Maybe it was for the best. She should move on. He was the fling she’d expected him to be at the beginning. No one expects fucking the pool boy to turn into a long-term relationship. David was still in touch, leaving voice mails and e-mails about how nice she looked in this photo or that, even offering congratulations on Jared’s investment. “The Maria Group hasn’t made many investments in recent years. That’s a real coup, aside from getting the guy out of hiding.” That had been big of David. David wasn’t a bad guy. There just wasn’t much chemistry between him and Phlox. But maybe there could be ... if she gave it time.

Her phone rang just as she reached her destination. She ducked into a corner of the lobby to answer. It was Mina Connor returning her call. Phlox had left her a message earlier in the week about the new marketing director position for the burn care line.

“Phlox! I would love to work with you.” Mina’s voice was excited and genuine. “When can I come down to talk to you about it?”

“I’ll come up to Boston. Is Friday good?”

“Friday is fine. He won’t be here,” Mina added.

“I wasn’t expecting him to be.”
No, but you were hoping.
“Since you’ll be working from home, I don’t want to drag you all the way down to New York.”
Isn’t there any way you can have him there?

“I’m sorry about Jared, Phlox.”

“I’m gonna go out on a limb here and say it wasn’t your fault.”

Mina laughed lightly on the other end. “Suppose not. But I really thought you were the one. Hell, I still think you’re the one. He’s just too boneheaded to admit it. The kids have been giving him a really hard time over it. Especially Aidan. He calls you Princess Phlox.”

Phlox forced herself to laugh along. “Aidan’s got a way with the women already.

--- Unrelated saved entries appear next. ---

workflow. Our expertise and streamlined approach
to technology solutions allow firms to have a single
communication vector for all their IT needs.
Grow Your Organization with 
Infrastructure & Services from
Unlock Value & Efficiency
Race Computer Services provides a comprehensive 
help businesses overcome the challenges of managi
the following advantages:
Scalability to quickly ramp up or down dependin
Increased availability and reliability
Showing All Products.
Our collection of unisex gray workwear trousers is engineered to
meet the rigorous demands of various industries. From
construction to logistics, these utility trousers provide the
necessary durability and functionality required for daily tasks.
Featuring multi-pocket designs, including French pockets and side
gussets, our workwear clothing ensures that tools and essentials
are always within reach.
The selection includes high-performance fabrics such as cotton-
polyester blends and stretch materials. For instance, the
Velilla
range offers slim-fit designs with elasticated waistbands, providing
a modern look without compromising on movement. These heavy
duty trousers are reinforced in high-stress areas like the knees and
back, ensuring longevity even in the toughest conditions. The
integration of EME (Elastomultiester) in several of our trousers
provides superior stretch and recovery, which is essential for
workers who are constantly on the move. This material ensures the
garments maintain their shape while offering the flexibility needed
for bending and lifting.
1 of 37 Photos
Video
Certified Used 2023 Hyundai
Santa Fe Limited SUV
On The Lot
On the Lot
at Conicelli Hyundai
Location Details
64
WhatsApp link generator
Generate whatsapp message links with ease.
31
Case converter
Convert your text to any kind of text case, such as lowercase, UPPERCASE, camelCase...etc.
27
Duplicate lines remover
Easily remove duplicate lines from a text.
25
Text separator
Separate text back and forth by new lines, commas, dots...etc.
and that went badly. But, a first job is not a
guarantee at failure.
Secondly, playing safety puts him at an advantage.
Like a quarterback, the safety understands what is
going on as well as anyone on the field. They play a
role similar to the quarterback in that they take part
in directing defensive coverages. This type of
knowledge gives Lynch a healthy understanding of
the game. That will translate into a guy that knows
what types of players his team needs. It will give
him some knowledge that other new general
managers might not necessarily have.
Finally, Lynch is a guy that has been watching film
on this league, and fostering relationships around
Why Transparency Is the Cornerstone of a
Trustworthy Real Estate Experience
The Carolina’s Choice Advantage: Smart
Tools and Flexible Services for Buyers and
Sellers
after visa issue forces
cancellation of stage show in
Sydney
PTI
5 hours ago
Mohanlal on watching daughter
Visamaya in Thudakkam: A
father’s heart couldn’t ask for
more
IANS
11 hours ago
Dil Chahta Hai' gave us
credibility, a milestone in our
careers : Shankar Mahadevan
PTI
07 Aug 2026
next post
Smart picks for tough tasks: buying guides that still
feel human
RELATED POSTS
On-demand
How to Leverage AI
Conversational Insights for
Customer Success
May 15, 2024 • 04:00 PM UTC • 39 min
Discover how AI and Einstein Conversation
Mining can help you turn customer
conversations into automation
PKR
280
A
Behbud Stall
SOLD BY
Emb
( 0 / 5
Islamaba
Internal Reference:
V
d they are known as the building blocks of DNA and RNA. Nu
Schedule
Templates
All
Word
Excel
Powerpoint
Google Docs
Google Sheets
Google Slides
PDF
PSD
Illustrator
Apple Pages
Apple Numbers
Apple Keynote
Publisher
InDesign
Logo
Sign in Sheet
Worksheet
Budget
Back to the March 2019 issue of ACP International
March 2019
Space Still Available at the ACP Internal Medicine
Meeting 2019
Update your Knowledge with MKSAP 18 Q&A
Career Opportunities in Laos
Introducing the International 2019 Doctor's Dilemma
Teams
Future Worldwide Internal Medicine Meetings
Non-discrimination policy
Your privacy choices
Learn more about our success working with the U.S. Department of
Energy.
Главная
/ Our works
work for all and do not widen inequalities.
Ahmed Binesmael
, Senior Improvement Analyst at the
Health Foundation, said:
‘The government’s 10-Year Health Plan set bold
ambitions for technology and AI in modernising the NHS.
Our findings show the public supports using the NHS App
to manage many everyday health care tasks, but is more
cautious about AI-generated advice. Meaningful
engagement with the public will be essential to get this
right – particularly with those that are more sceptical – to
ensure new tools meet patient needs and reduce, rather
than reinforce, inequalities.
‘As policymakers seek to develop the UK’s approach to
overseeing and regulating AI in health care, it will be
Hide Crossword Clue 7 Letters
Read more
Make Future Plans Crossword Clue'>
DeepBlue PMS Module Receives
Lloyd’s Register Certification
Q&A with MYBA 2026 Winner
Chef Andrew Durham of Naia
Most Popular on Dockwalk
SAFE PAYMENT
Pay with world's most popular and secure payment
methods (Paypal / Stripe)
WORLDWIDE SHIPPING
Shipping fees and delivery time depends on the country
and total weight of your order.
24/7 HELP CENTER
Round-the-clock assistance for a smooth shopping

Obviously, he doesn’t take after his uncle.”

“The thing you have to understand about Jared and Jake is that they don’t expect people to love them. Jake, fortunately, doesn’t have the out that Jared believes his face gives him so I was able to wear him down. It took a good while though,” Mina said. “Jared, on the other hand, is used to just buying whatever he wants—companionship when he wants it, privacy when he doesn’t. Expensive toys to distract himself from being lonely.”

“I don’t care about his money. I loved him before I knew he even had any.”

“And I’m sure that has him in a bit of a quandary. He can’t fix this situation by throwing money at it.”

“Well, tell him I said ‘hello’ the next time you see him.”

Phlox watched as people streamed in and out of the building lobby. Everywhere she went these days, she kept her eyes peeled for a glimpse of those familiar broad shoulders, that messy blonde hair, the scarred face that made her heart skip a beat just thinking about it. He had admitted to being in the city before, watching her. She hoped he was watching her now.